A. Withhold all potentially life-prolonging treatments in accordance with the client s living will. B. Increase the oxygen flow rate to 4 L, but avoid initiating other interventions. C. Call the client s family and ask what they think is best. D. Initiate potentially life-prolonging treatment unless the client refuses.
Dyspnea is a problem commonly experienced by people who have asthma, pneumonia or other problems. This is because it means that the person is experiencing shortness of breath where the person feels that they can’t catch their breath.
When someone has trouble breathing, then he or she may have other symptoms like chest pains. If a nurse is making her rounds in the morning, she comes across her patient who has severe dyspnea. She or he monitors his breathing and notices that he is taking almost thirty breaths per minute and it is difficult for him.
She measures the oxygen saturation as seventy-nine percent of three liters of oxygen. The patient will receive life-prolonging treatment until he refuses and according to his living will.

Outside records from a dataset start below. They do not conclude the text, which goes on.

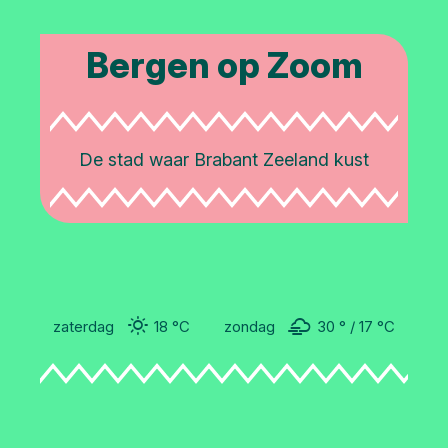
Bergen op Zoom
De stad waar Brabant Zeeland kust
zaterdag
18 °C
zondag
30 °
17 °
C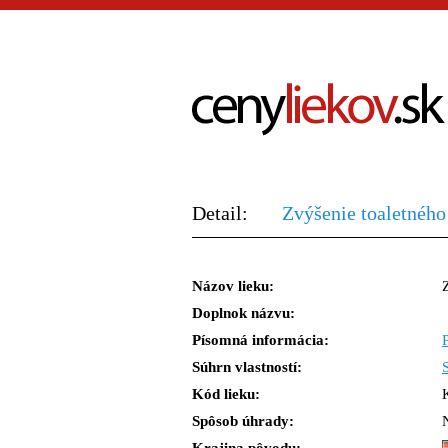
Detail:
Zvýšenie toaletného
Názov lieku:
Doplnok názvu:
Písomná informácia:
Súhrn vlastností:
Kód lieku:
Spôsob úhrady: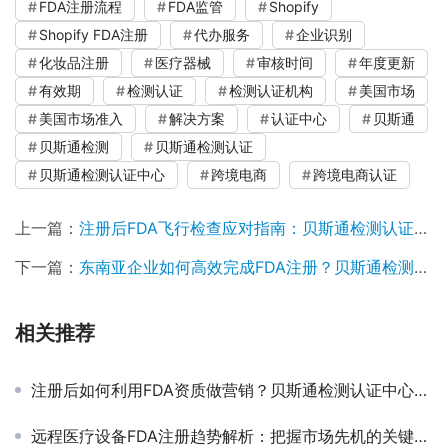
FDA注册流程
FDA监管
Shopify
Shopify FDA注册
代办服务
企业识别
化妆品注册
医疗器械
审核时间
年度更新
有效期
检测认证
检测认证机构
美国市场
美国市场准入
解决方案
认证中心
贝斯通
贝斯通检测
贝斯通检测认证
贝斯通检测认证中心
跨境电商
跨境电商认证
上一篇：
注册后FDA飞行检查应对指南：贝斯通检测认证中心为您保驾护航
下一篇：
东南亚企业如何高效完成FDA注册？贝斯通检测认证中心专业指南
相关推荐
注册后如何利用FDA资质做营销？贝斯通检测认证中心为您支招
远程医疗设备FDA注册趋势解析：把握市场先机的关键一步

Initiate potentially life-prolonging treatment unless the client refuses.-rationale: a living will doesnt go into effect unless the client is unable to make his own decisions. a nurse shouldnt withhold care for an alert client unless he specifically refuses care. the nurse should give all appropriate care while also maintaining the clients right to refuse treatment. increasing the oxygen flow rate might be an appropriate response, but it isnt the best action at this time. the family isnt responsible for determining care at this time.client needs category: safe, effective care environmentclient needs subcategory: management of carecognitive level: analysisreference: craven, r.f., and hirnle, c.j. fundamentals of nursing: human health and function, 5th ed. philadelphia: lippincott williams & wilkins, 2007, p. 92.